LampungCorner.com, LAMPUNG UTARA – Pimpinan Cabang Ikatan Mahasiswa Muhammadiyah (PC IMM) Lampung Utara (Lampura) mengecam keras penyelenggaraan hiburan orgen tunggal hingga malam hari. Kegiatan tersebut dinilai berpotensi mengganggu ketenteraman masyarakat sekaligus membuka ruang munculnya berbagai persoalan keamanan dan ketertiban.
Ketua Umum PC IMM Lampura, M. Alfansa Yusup, menegaskan bahwa setiap kegiatan hiburan di tengah masyarakat harus tetap memperhatikan keamanan, kenyamanan, ketertiban, serta norma sosial yang berlaku.
“Kami mengecam keras hiburan orgen tunggal yang dilaksanakan hingga malam hari apabila telah mengganggu ketenteraman dan kenyamanan masyarakat. Hiburan jangan sampai justru menjadi sumber keresahan dan menimbulkan dampak negatif bagi lingkungan,” ujar Alfansa.
Menurutnya, hiburan malam yang tidak terkendali berpotensi menjadi celah munculnya gangguan keamanan hingga tindak kriminalitas. Sejumlah persoalan seperti keributan, penyalahgunaan narkoba, maupun tindak pidana pencurian dengan pemberatan (Curat) harus diantisipasi sejak dini.
“Dampak dari hiburan malam tidak boleh dipandang sebelah mata. Kita khawatir muncul berbagai tindak kriminalitas, termasuk Curat dan tindak pidana lainnya. Bahkan, dalam situasi tertentu, konflik atau tindak kekerasan yang berawal dari kegiatan hiburan dapat sampai memakan korban jiwa. Karena itu, pencegahan harus dilakukan sejak awal,” tegasnya.
Pernyataan tersebut sejalan dengan sikap Polres Lampura yang sebelumnya menegaskan bahwa hiburan orgen tunggal hanya diperbolehkan berlangsung hingga pukul 17.00 WIB. Ketentuan tersebut mengacu pada Surat Edaran Bupati Lampura Nomor 300/99/40-LU/2023 tentang izin keramaian.
Atas dasar itu, PC IMM meminta Polres Lampura, khususnya Satuan Reserse Kriminal (Satreskrim), mengambil tindakan tegas sesuai ketentuan hukum terhadap penyelenggara atau pelaku orgen tunggal yang tetap menggelar kegiatan hingga malam hari meski telah diberikan imbauan.
“Kami meminta Polres Lampura, khususnya Satreskrim, untuk tidak ragu mengambil tindakan sesuai hukum terhadap pihak yang sudah diberikan imbauan tetapi tetap melanggar. Jangan sampai ada pembiaran yang kemudian berujung pada gangguan kamtibmas atau tindak pidana,” kata Alfansa.
Tak hanya kepada aparat kepolisian, PC IMM juga mendesak Bupati Lampura mendorong pembentukan Peraturan Daerah (Perda) yang secara khusus mengatur penyelenggaraan hiburan masyarakat, termasuk hiburan malam dan orgen tunggal.
Alfansa menilai regulasi yang lebih jelas diperlukan agar terdapat kepastian mengenai batas waktu penyelenggaraan, perizinan, mekanisme pengawasan, hingga sanksi bagi pihak yang melanggar.

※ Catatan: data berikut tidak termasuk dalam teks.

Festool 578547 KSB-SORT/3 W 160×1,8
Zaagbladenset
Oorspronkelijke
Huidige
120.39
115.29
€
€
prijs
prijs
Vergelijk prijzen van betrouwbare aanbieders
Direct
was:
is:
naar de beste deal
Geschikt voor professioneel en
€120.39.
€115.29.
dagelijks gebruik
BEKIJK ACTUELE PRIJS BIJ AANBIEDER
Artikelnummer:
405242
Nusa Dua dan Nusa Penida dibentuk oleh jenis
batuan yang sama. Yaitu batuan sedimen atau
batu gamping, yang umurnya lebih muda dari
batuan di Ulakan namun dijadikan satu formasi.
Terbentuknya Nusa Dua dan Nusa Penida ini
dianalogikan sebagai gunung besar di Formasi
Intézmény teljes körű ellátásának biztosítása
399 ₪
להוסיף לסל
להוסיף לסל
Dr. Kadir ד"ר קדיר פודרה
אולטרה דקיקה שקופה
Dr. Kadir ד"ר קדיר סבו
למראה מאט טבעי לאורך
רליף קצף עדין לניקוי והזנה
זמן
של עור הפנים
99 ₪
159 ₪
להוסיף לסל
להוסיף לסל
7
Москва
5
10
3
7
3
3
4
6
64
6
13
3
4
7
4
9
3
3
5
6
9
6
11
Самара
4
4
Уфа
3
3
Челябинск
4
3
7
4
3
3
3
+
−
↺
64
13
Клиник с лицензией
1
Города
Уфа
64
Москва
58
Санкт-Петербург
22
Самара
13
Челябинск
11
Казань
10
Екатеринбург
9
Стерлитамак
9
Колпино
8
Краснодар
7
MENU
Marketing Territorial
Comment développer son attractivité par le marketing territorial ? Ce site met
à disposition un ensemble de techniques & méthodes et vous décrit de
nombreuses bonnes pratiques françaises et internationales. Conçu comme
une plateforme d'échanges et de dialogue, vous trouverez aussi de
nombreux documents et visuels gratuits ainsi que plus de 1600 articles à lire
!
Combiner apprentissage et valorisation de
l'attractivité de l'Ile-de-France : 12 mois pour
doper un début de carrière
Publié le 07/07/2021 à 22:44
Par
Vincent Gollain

“Kami mendesak Bupati Lampura untuk mendorong pembentukan Perda yang secara khusus mengatur persoalan hiburan malam. Jangan sampai persoalan ini terus berulang hanya karena belum adanya regulasi daerah yang lebih komprehensif. Perda harus mengatur secara jelas mengenai izin, batas waktu, pengawasan, serta sanksi, dengan tetap memperhatikan kepentingan masyarakat, ketertiban umum, dan ketentuan hukum yang lebih tinggi,” tegasnya.

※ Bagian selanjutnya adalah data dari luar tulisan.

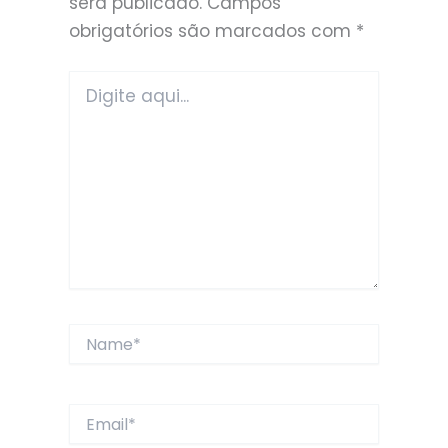
será publicado.
Campos
obrigatórios são marcados com
*
Digite
aqui...
Name*
Email*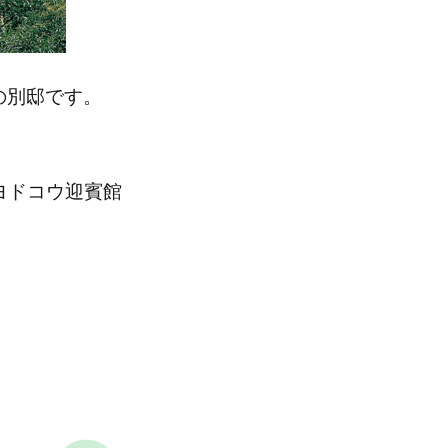
の別邸です。
ヨドコウ迎賓館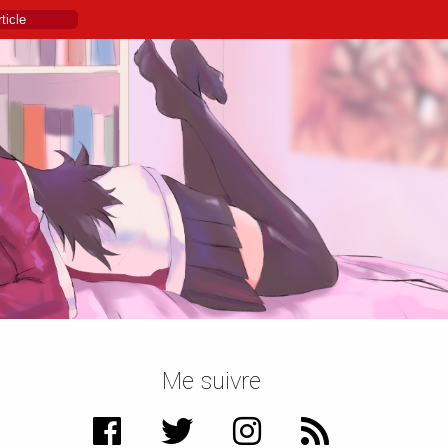
Me suivre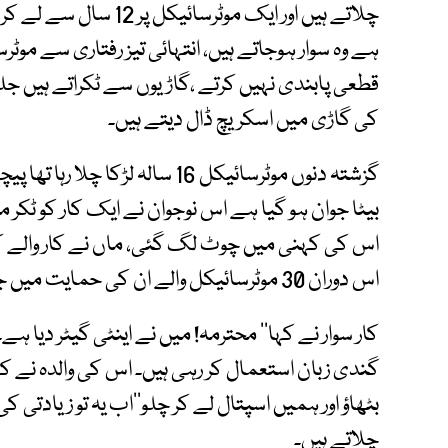
ہے وہ سوار ہوجاتے ہیں، انتہائی تیز رفتاری سے موٹ
کی گاڑی میں اسکریچ ڈال دیتے ہیں۔
گزشتہ دنوں موٹرسائیکل 16 سالہ لڑ
بیٹا جوان ہو گیا ہے اس نوجوان نے ایک کار کو ٹکر
اس کی کہنی میں چوٹ لگ گئی، ماں نے کار والے کو پ
اس دوران 30 موٹرسائیکل والے ان کی حمایت میں جمع ہو گئے۔
کار سوار نے کہا’’ محترمہ! میں نے اینٹی گیٹر دیا
گندی زبان استعمال کر رہی ہیں۔ اس کی والدہ نے کہ
بٹھاؤ اور ہمیں اسپتال لے کر چلو‘‘اب یہ تو زیادتی
چلاتے ہیں۔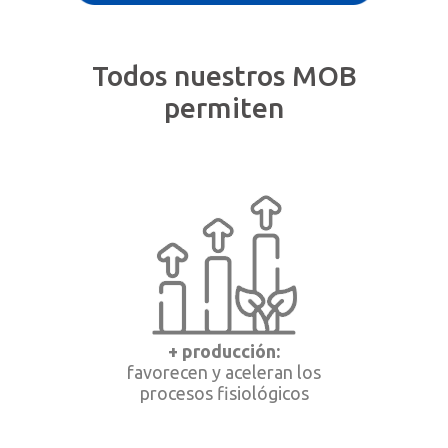
Todos nuestros MOB
permiten
+ producción:
favorecen y aceleran los
procesos fisiológicos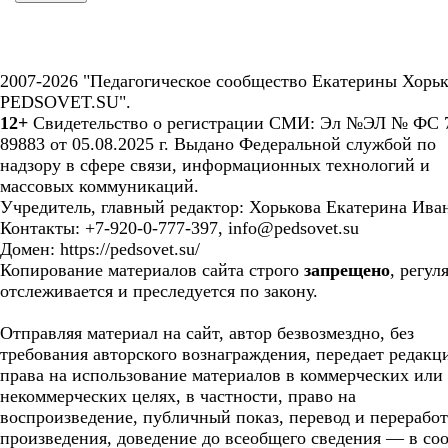
2007-2026 "Педагогическое сообщество Екатерины Хорьк
PEDSOVET.SU".
12+
Свидетельство о регистрации СМИ: Эл №ЭЛ № ФС 7
89883 от 05.08.2025 г. Выдано Федеральной службой по
надзору в сфере связи, информационных технологий и
массовых коммуникаций.
Учредитель, главный редактор: Хорькова Екатерина Ива
Контакты: +7-920-0-777-397, info@pedsovet.su
Домен: https://pedsovet.su/
Копирование материалов сайта строго
запрещено
, регул
отслеживается и преследуется по закону.
Отправляя материал на сайт, автор безвозмездно, без
требования авторского вознаграждения, передает редакц
права на использование материалов в коммерческих или
некоммерческих целях, в частности, право на
воспроизведение, публичный показ, перевод и перерабо
произведения, доведение до всеобщего сведения — в соо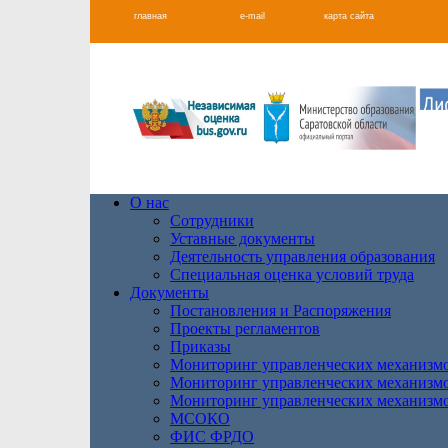
главная
e-mail
карта сайта
О нас
Сотрудники
Уставные документы
Деятельность управления образования
Специальная оценка условий труда
Документы
Постановления и Распоряжения
Проекты регламентов
Приказы
Мониторинг управленческих механизм
Мониторинг управленческих механизм
Мониторинг управленческих механизм
МСОКО
ФИС ФРДО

Ia juga menekankan pentingnya penegakan aturan secara objektif dan tidak tebang pilih. Pemerintah daerah, kepolisian, serta masyarakat dinilai perlu memperkuat koordinasi agar potensi gangguan keamanan dan ketertiban dapat dicegah.
“Kami ingin Lampura menjadi daerah yang aman, tertib, dan kondusif. Jangan sampai kepentingan hiburan segelintir pihak mengorbankan keamanan dan kenyamanan masyarakat luas,” pungkas Alfansa.
PC IMM Lampura menegaskan akan terus mengawal persoalan tersebut serta mendorong pemerintah daerah dan aparat penegak hukum mengambil langkah preventif maupun penegakan hukum terhadap setiap pelanggaran yang terbukti terjadi. (*)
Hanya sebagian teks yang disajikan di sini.